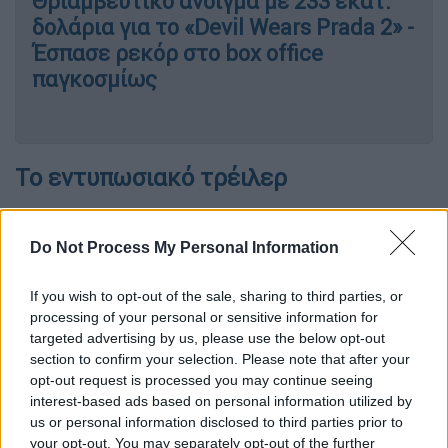
Θριαμβευτικό άνοιγμα με 233 εκατ.
δολάρια για το «Devil Wears Prada 2» -
Έσπασε ρεκόρ στο box office
παγκοσμίως
Το εντυπωσιακό τρέιλερ
Το τρέιλερ, που έκανε πρεμιέρα στο «The
Late Show with Stephen Colbert»,
Do Not Process My Personal Information
αποκαλύπτει
εντυπωσιακές σκηνές από τον
κόσμο του ομηρικού έπους
, με τον
Ματ
If you wish to opt-out of the sale, sharing to third parties, or
processing of your personal or sensitive information for
Ντέιμον
στον ρόλο του Οδυσσέα να έρχεται
targeted advertising by us, please use the below opt-out
αντιμέτωπος με τον Κύκλωπα, ενώ ο
section to confirm your selection. Please note that after your
Ρόμπερτ Πάτινσον, ως Αντίνοος, επιχειρεί
opt-out request is processed you may continue seeing
να σφετεριστεί τον θρόνο της Ιθάκης.
interest-based ads based on personal information utilized by
us or personal information disclosed to third parties prior to
Δίπλα τους, ένα εντυπωσιακό καστ
your opt-out. You may separately opt-out of the further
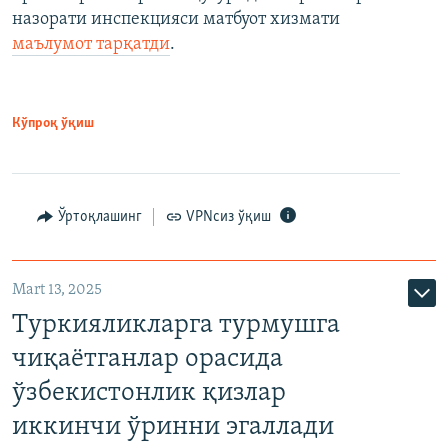
назорати инспекцияси матбуот хизмати
маълумот тарқатди
.
Кўпроқ ўқиш
Ўртоқлашинг
VPNсиз ўқиш
Mart 13, 2025
Туркияликларга турмушга
чиқаётганлар орасида
ўзбекистонлик қизлар
иккинчи ўринни эгаллади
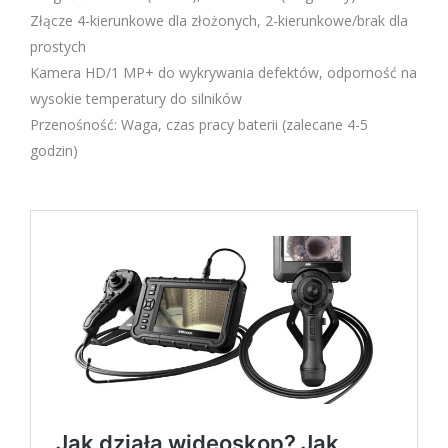
Złącze 4-kierunkowe dla złożonych, 2-kierunkowe/brak dla
prostych
Kamera HD/1 MP+ do wykrywania defektów, odporność na
wysokie temperatury do silników
Przenośność: Waga, czas pracy baterii (zalecane 4-5
godzin)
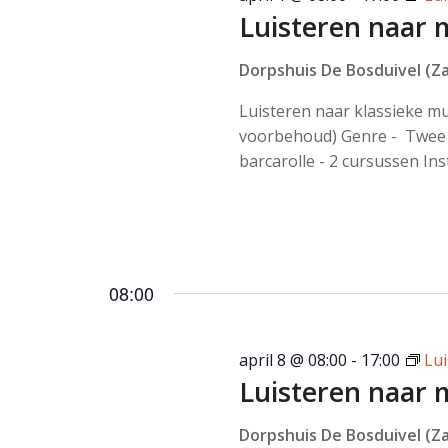
Luisteren naar 
Dorpshuis De Bosduivel (Za
Luisteren naar klassieke m
voorbehoud) Genre - Twee 
barcarolle - 2 cursussen Ins
08:00
april 8 @ 08:00
-
17:00
Lu
Luisteren naar 
Dorpshuis De Bosduivel (Za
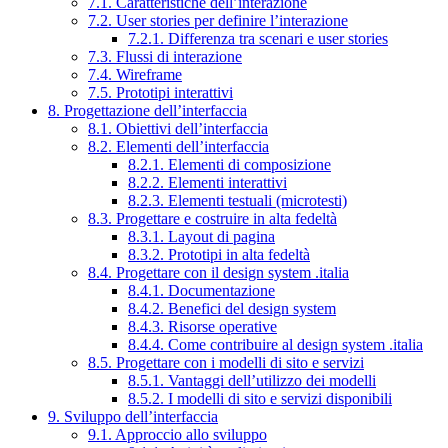
7.1. Caratteristiche dell’interazione
7.2. User stories per definire l’interazione
7.2.1. Differenza tra scenari e user stories
7.3. Flussi di interazione
7.4. Wireframe
7.5. Prototipi interattivi
8. Progettazione dell’interfaccia
8.1. Obiettivi dell’interfaccia
8.2. Elementi dell’interfaccia
8.2.1. Elementi di composizione
8.2.2. Elementi interattivi
8.2.3. Elementi testuali (microtesti)
8.3. Progettare e costruire in alta fedeltà
8.3.1. Layout di pagina
8.3.2. Prototipi in alta fedeltà
8.4. Progettare con il design system .italia
8.4.1. Documentazione
8.4.2. Benefici del design system
8.4.3. Risorse operative
8.4.4. Come contribuire al design system .italia
8.5. Progettare con i modelli di sito e servizi
8.5.1. Vantaggi dell’utilizzo dei modelli
8.5.2. I modelli di sito e servizi disponibili
9. Sviluppo dell’interfaccia
9.1. Approccio allo sviluppo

◆ ◆ ◆ ◆ ◆

» Your goal
Word-for-word repeat, images excluded: return all the data.

» Task output
Θριαμβευτικό άνοιγμα με 233 εκατ.
δολάρια για το «Devil Wears Prada 2» -
Έσπασε ρεκόρ στο box office
παγκοσμίως
Το εντυπωσιακό τρέιλερ
Το τρέιλερ, που έκανε πρεμιέρα στο «The
Late Show with Stephen Colbert»,
Do Not Process My Personal Information
αποκαλύπτει
εντυπωσιακές σκηνές από τον
κόσμο του ομηρικού έπους
, με τον
Ματ
If you wish to opt-out of the sale, sharing to third parties, or
processing of your personal or sensitive information for
Ντέιμον
στον ρόλο του Οδυσσέα να έρχεται
targeted advertising by us, please use the below opt-out
αντιμέτωπος με τον Κύκλωπα, ενώ ο
section to confirm your selection. Please note that after your
Ρόμπερτ Πάτινσον, ως Αντίνοος, επιχειρεί
opt-out request is processed you may continue seeing
να σφετεριστεί τον θρόνο της Ιθάκης.
interest-based ads based on personal information utilized by
us or personal information disclosed to third parties prior to
Δίπλα τους, ένα εντυπωσιακό καστ
your opt-out. You may separately opt-out of the further
назорати инспекцияси матбуот хизмати
маълумот тарқатди
.
Кўпроқ ўқиш
Ўртоқлашинг
VPNсиз ўқиш
Mart 13, 2025
Туркияликларга турмушга
чиқаётганлар орасида
ўзбекистонлик қизлар
иккинчи ўринни эгаллади
Złącze 4-kierunkowe dla złożonych, 2-kierunkowe/brak dla
prostych
Kamera HD/1 MP+ do wykrywania defektów, odporność na
wysokie temperatury do silników
Przenośność: Waga, czas pracy baterii (zalecane 4-5
godzin)
Luisteren naar 
Dorpshuis De Bosduivel (Za
Luisteren naar klassieke m
voorbehoud) Genre - Twee 
barcarolle - 2 cursussen Ins
08:00
april 8 @ 08:00
-
17:00
Lu
Luisteren naar 
Dorpshuis De Bosduivel (Za
7.1. Caratteristiche dell’interazione
7.2. User stories per definire l’interazione
7.2.1. Differenza tra scenari e user stories
7.3. Flussi di interazione
7.4. Wireframe
7.5. Prototipi interattivi
8. Progettazione dell’interfaccia
8.1. Obiettivi dell’interfaccia
8.2. Elementi dell’interfaccia
8.2.1. Elementi di composizione
8.2.2. Elementi interattivi
8.2.3. Elementi testuali (microtesti)
8.3. Progettare e costruire in alta fedeltà
8.3.1. Layout di pagina
8.3.2. Prototipi in alta fedeltà
8.4. Progettare con il design system .italia
8.4.1. Documentazione
8.4.2. Benefici del design system
8.4.3. Risorse operative
8.4.4. Come contribuire al design system .italia
8.5. Progettare con i modelli di sito e servizi
8.5.1. Vantaggi dell’utilizzo dei modelli
8.5.2. I modelli di sito e servizi disponibili
9. Sviluppo dell’interfaccia
9.1. Approccio allo sviluppo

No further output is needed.